# XML Generator for CrossRef

This notebook generates the XML file for CrossRef using the output from the DL Batch Revise Export.

In [None]:
import pandas as pd
from lxml import etree
from datetime import datetime

# CONFIGURATION

These are the variables to set manually for each run.

In [None]:
DATA_FILE_NAME = "drs2018"


# FUNCTIONS TO RUN THINGS



In [None]:
# Create a function to check the state of XML at any point:

def view_xml_result():
    # Pretty-print the XML
    xml_string = etree.tostring(doi_batch, pretty_print=True, xml_declaration=True, encoding="utf-8").decode("utf-8")

    # Print the formatted XML
    print(xml_string)

## VARIABLES

These are the variables you have to modify before you run the notebook.

In [None]:
# VARIABLES AND PARAMETERS YOU HAVE TO SET
SUBMISSION_TIMESTAMP = "20241213194100000"


PUBLICATION_DAY = "12"
PUBLICATION_MONTH = "01"
PUBLICATION_YEAR = "2023"
CONFERENCE_DATE = f"{PUBLICATION_DAY}/{PUBLICATION_MONTH}/{PUBLICATION_YEAR}"

CONFERENCE_NAME = "LearnXDesign 2023"
PROCEEDINGS_TITLE = "LearnXDesign 2023"
CONFERENCE_ACRONYM = "LearnXDesign 2023"
ISBN = "9781912294619"

CONFERENCE_VOLUME_DOI = "10.21606/drslxd.2024.001"
CONFERENCE_VOLUME_URL = "https://dl.designresearchsociety.org/conference-volumes/61/"

CSV_FILE_NAME = "lxd2023.csv"
OUT_FILE_NAME = "241213-lxd2023"

MAX_AUTHORS = 20  # Used for creating authors

## Generate the Root Element

In [None]:
namespaces = {
    'xsi': 'http://www.w3.org/2001/XMLSchema-instance'
}

doi_batch = ET.Element(
    "doi_batch",
    version="4.8.0",
    xmlns="http://www.crossref.org/schema/4.8.0",
)

# Manually set the xsi:schemaLocation attribute
doi_batch.set("xmlns:xsi", "http://www.w3.org/2001/XMLSchema-instance")
doi_batch.set("xsi:schemaLocation", "http://www.crossref.org/schema/4.8.0 http://www.crossref.org/schema/deposit/crossref4.8.0.xsd")

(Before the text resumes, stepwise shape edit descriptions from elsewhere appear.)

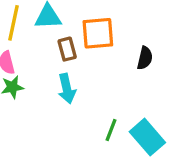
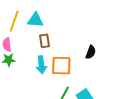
orange square: (98, 33) -> (61, 66), moved

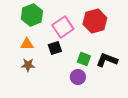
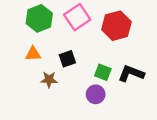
pink square: (63, 27) -> (77, 17), moved
brown star: (28, 65) -> (49, 80), moved

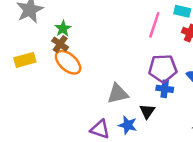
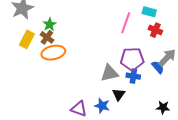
yellow rectangle: (25, 60) -> (27, 39), moved, turned -48
orange ellipse: (68, 62) -> (53, 53), turned -55
gray triangle: (118, 94) -> (109, 73), moved

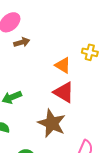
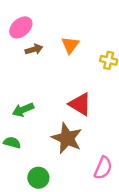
orange triangle: (63, 65) -> (70, 45), moved, turned 36

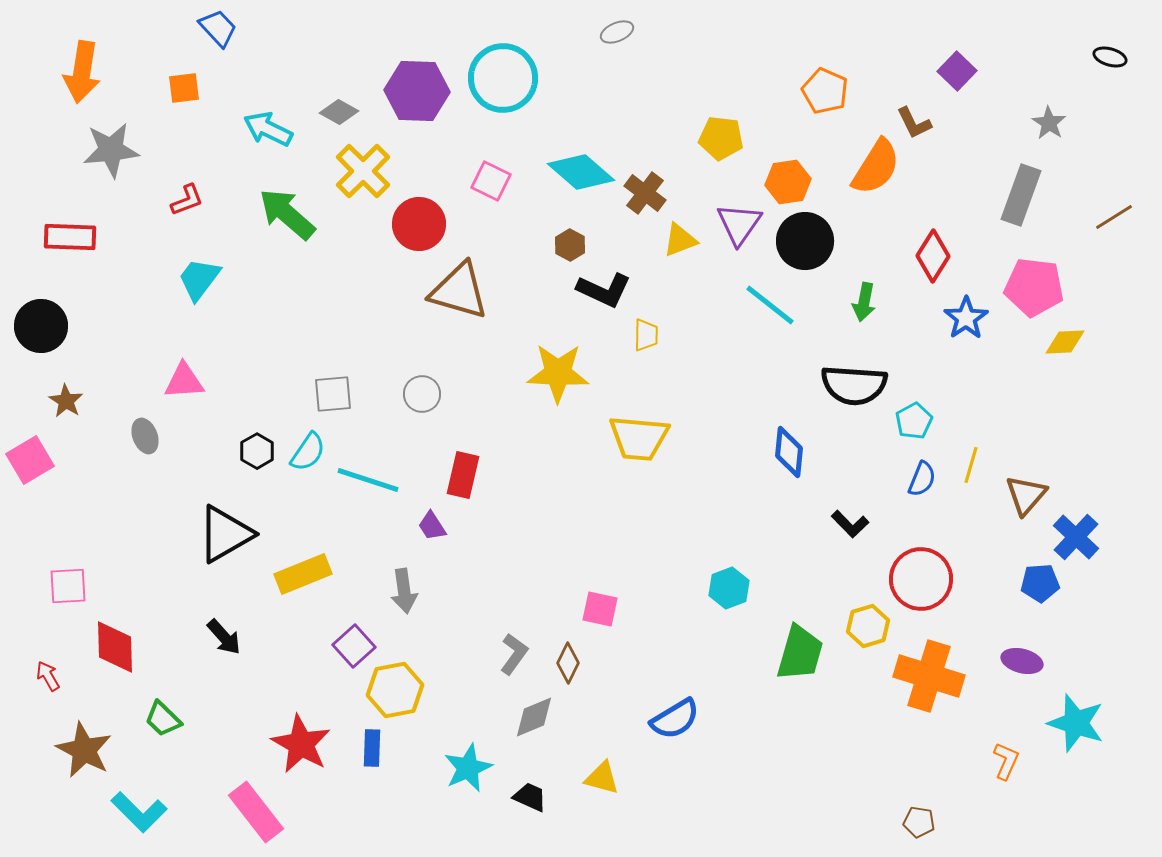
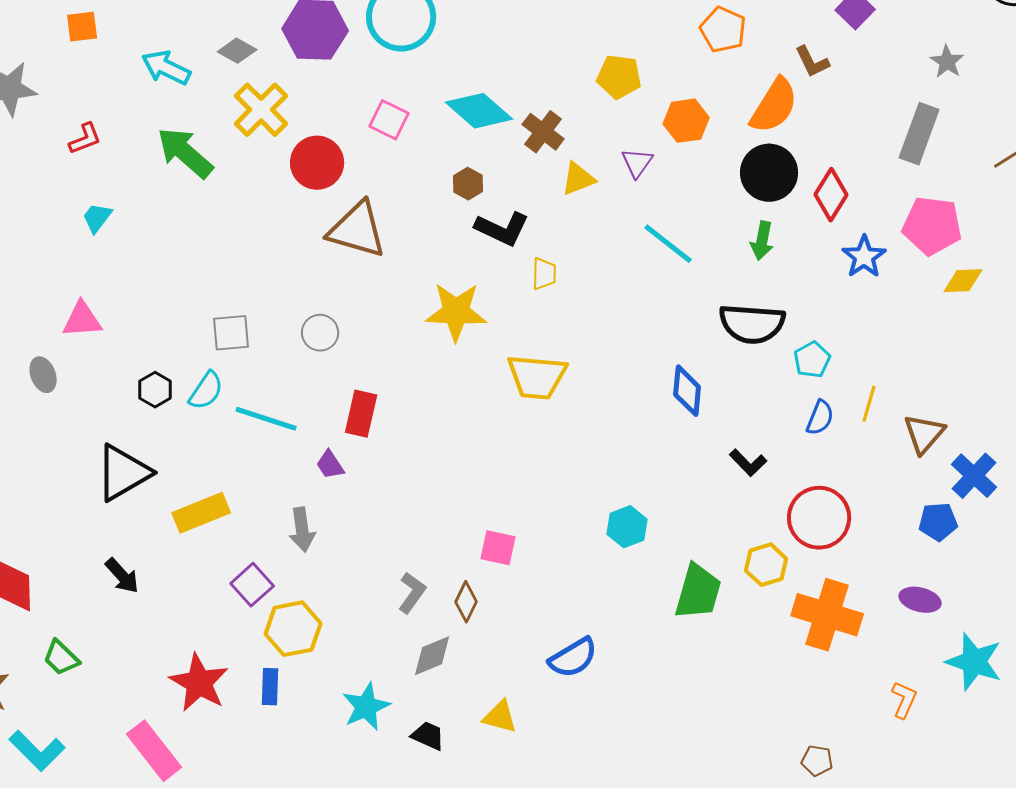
purple triangle: (739, 224) -> (637, 163), size x0.7
black circle: (805, 241) -> (769, 173), moved
cyan trapezoid: (199, 279) -> (97, 218), size x0.7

head = ET.SubElement(doi_batch, "head")
body = ET.SubElement(doi_batch, "body")
conference = ET.SubElement(body, "conference")
print(ET.tostring(doi_batch, encoding='utf8').decode('utf8'))

<?xml version='1.0' encoding='utf8'?>
<doi_batch version="4.8.0" xmlns="http://www.crossref.org/schema/4.8.0" xmlns:xsi="http://www.w3.org/2001/XMLSchema-instance" xsi:schemaLocation="http://www.crossref.org/schema/4.8.0 http://www.crossref.org/schema/deposit/crossref4.8.0.xsd"><head /><body><conference /></body></doi_batch>


## Populate the `head`

In [None]:
# Set up the head of the XML
doi_batch_id = ET.SubElement(head, "doi_batch_id").text = CONFERENCE_NAME
timestamp = ET.SubElement(head, "timestamp").text = SUBMISSION_TIMESTAMP
depositor = ET.SubElement(head, "depositor")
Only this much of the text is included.